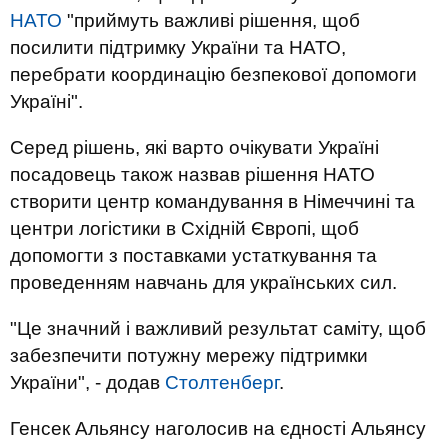
НАТО
"приймуть важливі рішення, щоб
посилити підтримку України та НАТО,
перебрати координацію безпекової допомоги
Україні".
Серед рішень, які варто очікувати Україні
посадовець також назвав рішення НАТО
створити центр командування в Німеччині та
центри логістики в Східній Європі, щоб
допомогти з поставками устаткування та
проведенням навчань для українських сил.
"Це значний і важливий результат саміту, щоб
забезпечити потужну мережу підтримки
України", - додав
Столтенберг
.
Генсек Альянсу наголосив на єдності Альянсу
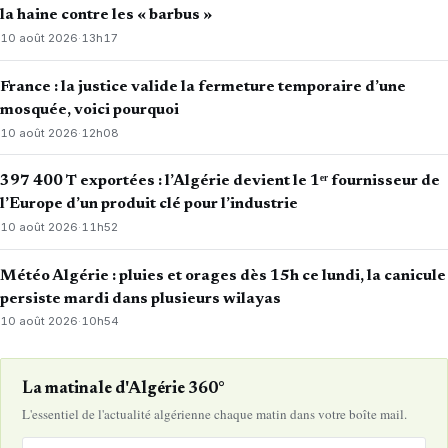
la haine contre les « barbus »
10 août 2026
·
13h17
France : la justice valide la fermeture temporaire d’une
mosquée, voici pourquoi
10 août 2026
·
12h08
397 400 T exportées : l’Algérie devient le 1ᵉʳ fournisseur de
l’Europe d’un produit clé pour l’industrie
10 août 2026
·
11h52
Météo Algérie : pluies et orages dès 15h ce lundi, la canicule
persiste mardi dans plusieurs wilayas
10 août 2026
·
10h54
La matinale d'Algérie 360°
L'essentiel de l'actualité algérienne chaque matin dans votre boîte mail.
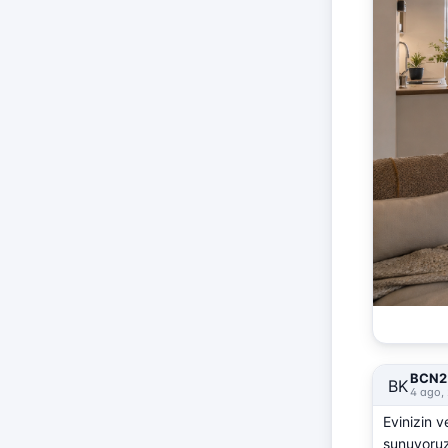
BCN2 
BK
4 ago, 
Evinizin v
sunuyoruz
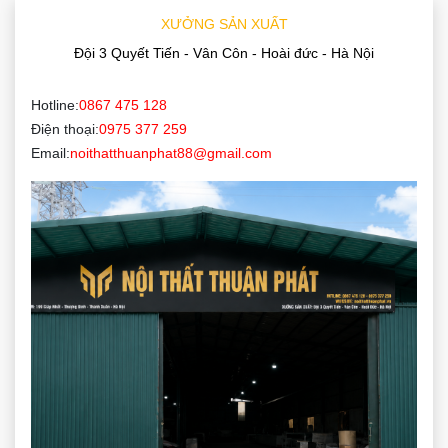
XƯỞNG SẢN XUẤT
Đội 3 Quyết Tiến - Vân Côn - Hoài đức - Hà Nội
Hotline:
0867 475 128
Điện thoại:
0975 377 259
Email:
noithatthuanphat88@gmail.com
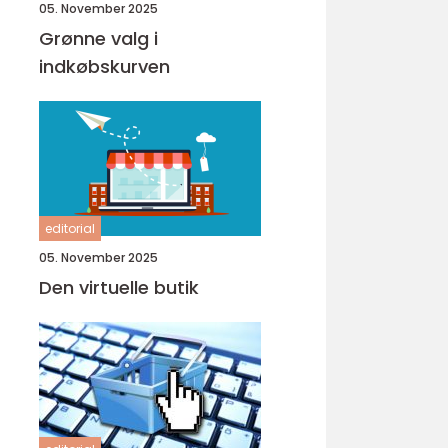
05. November 2025
Grønne valg i
indkøbskurven
editorial
05. November 2025
Den virtuelle butik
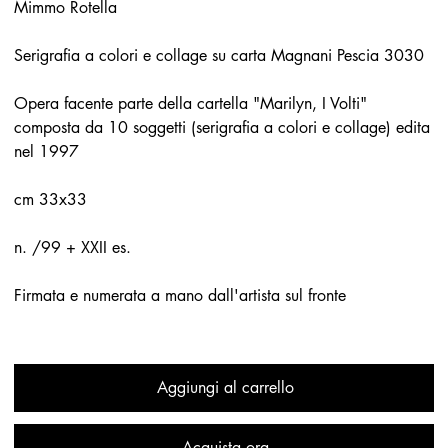
Mimmo Rotella
Serigrafia a colori e collage su carta Magnani Pescia 3030
Opera facente parte della cartella "Marilyn, I Volti"
composta da 10 soggetti (serigrafia a colori e collage) edita
nel 1997
cm 33x33
n. /99 + XXII es.
Firmata e numerata a mano dall'artista sul fronte
Aggiungi al carrello
Acquista ora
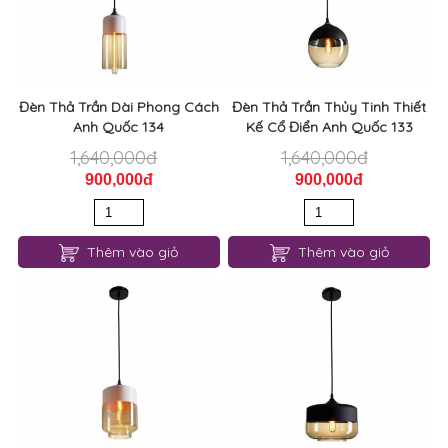
Đèn Thả Trần Dài Phong Cách
Đèn Thả Trần Thủy Tinh Thiết
Anh Quốc 134
Kế Cổ Điển Anh Quốc 133
1,640,000đ
1,640,000đ
900,000đ
900,000đ
Thêm vào giỏ
Thêm vào giỏ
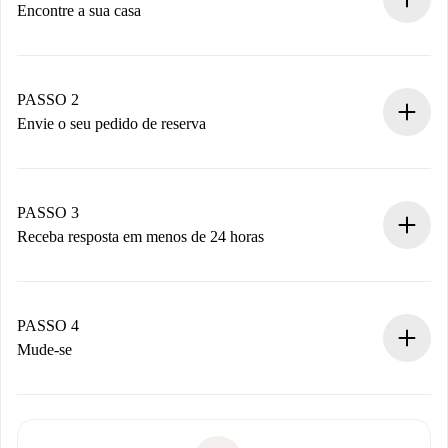
Encontre a sua casa
Processo de reserva 100% online.
Casas e Proprietários verificados.
Você tem todas as informações necessárias
PASSO 2
antecipadamente.
Envie o seu pedido de reserva
Envie detalhes básicos do seu perfil e método de
pagamento.
Não cobramos nada até que o proprietário confirme.
PASSO 3
Receba resposta em menos de 24 horas
O proprietário tem até 24 horas para confirmar.
Se aceita, faremos a cobrança e conectaremos você ao
proprietário.
PASSO 4
Se recusada: não cobraremos nada e ofereceremos
Mude-se
alternativas.
Combine os detalhes da chegada com o proprietário,
Documentos necessários para “
Spotahome plus
”.
entrega das chaves, etc.
Documento de identidade ou Passaporte
A Spotahome só transferirá o primeiro pagamento se você
Comprovante de solvência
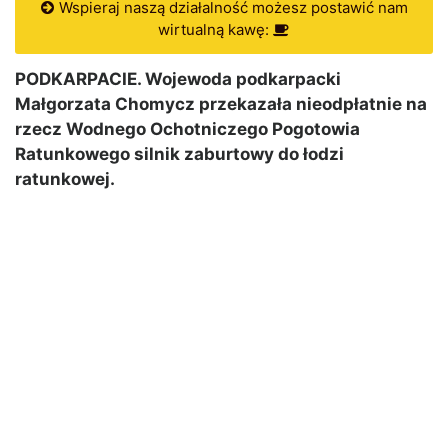
Wspieraj naszą działalność możesz postawić nam
wirtualną kawę:
PODKARPACIE. Wojewoda podkarpacki
Małgorzata Chomycz przekazała nieodpłatnie na
rzecz Wodnego Ochotniczego Pogotowia
Ratunkowego silnik zaburtowy do łodzi
ratunkowej.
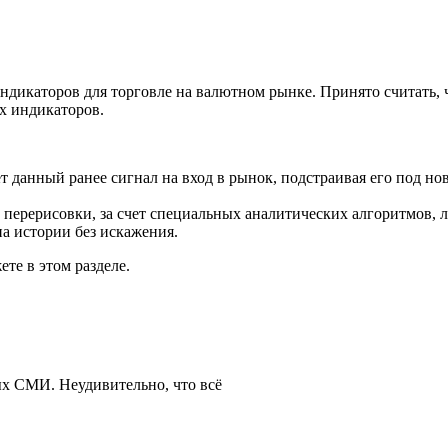
ндикаторов для торговле на валютном рынке. Принято считать,
х индикаторов.
т данный ранее сигнал на вход в рынок, подстраивая его под но
 перерисовки, за счет специальных аналитических алгоритмов,
на истории без искажения.
те в этом разделе.
ых СМИ. Неудивительно, что всё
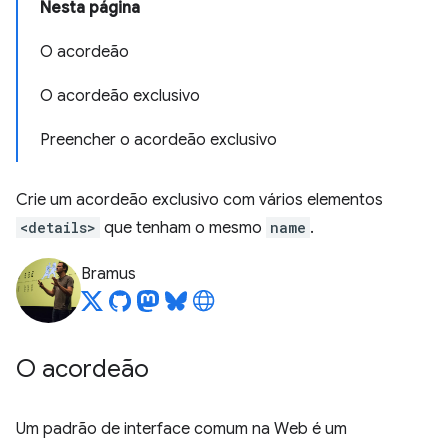
Nesta página
O acordeão
O acordeão exclusivo
Preencher o acordeão exclusivo
Crie um acordeão exclusivo com vários elementos
<details>
que tenham o mesmo
name
.
Bramus
O acordeão
Um padrão de interface comum na Web é um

=== What to work on ===
From the first line through the line with "Anh Quốc 134", output those lines of the entries above exactly, and nothing else, with the pictures left out.

=== Answer for this exercise ===
НАТО
"приймуть важливі рішення, щоб
посилити підтримку України та НАТО,
перебрати координацію безпекової допомоги
Україні".
Серед рішень, які варто очікувати Україні
посадовець також назвав рішення НАТО
створити центр командування в Німеччині та
центри логістики в Східній Європі, щоб
допомогти з поставками устаткування та
проведенням навчань для українських сил.
"Це значний і важливий результат саміту, щоб
забезпечити потужну мережу підтримки
України", - додав
Столтенберг
.
Генсек Альянсу наголосив на єдності Альянсу
la haine contre les « barbus »
10 août 2026
·
13h17
France : la justice valide la fermeture temporaire d’une
mosquée, voici pourquoi
10 août 2026
·
12h08
397 400 T exportées : l’Algérie devient le 1ᵉʳ fournisseur de
l’Europe d’un produit clé pour l’industrie
10 août 2026
·
11h52
Météo Algérie : pluies et orages dès 15h ce lundi, la canicule
persiste mardi dans plusieurs wilayas
10 août 2026
·
10h54
La matinale d'Algérie 360°
L'essentiel de l'actualité algérienne chaque matin dans votre boîte mail.
BCN2 
BK
4 ago, 
Evinizin v
sunuyoruz
XƯỞNG SẢN XUẤT
Đội 3 Quyết Tiến - Vân Côn - Hoài đức - Hà Nội
Hotline:
0867 475 128
Điện thoại:
0975 377 259
Email:
noithatthuanphat88@gmail.com
05. November 2025
Grønne valg i
indkøbskurven
editorial
05. November 2025
Den virtuelle butik
Mimmo Rotella
Serigrafia a colori e collage su carta Magnani Pescia 3030
Opera facente parte della cartella "Marilyn, I Volti"
composta da 10 soggetti (serigrafia a colori e collage) edita
nel 1997
cm 33x33
n. /99 + XXII es.
Firmata e numerata a mano dall'artista sul fronte
Aggiungi al carrello
Acquista ora
Đèn Thả Trần Dài Phong Cách
Đèn Thả Trần Thủy Tinh Thiết
Anh Quốc 134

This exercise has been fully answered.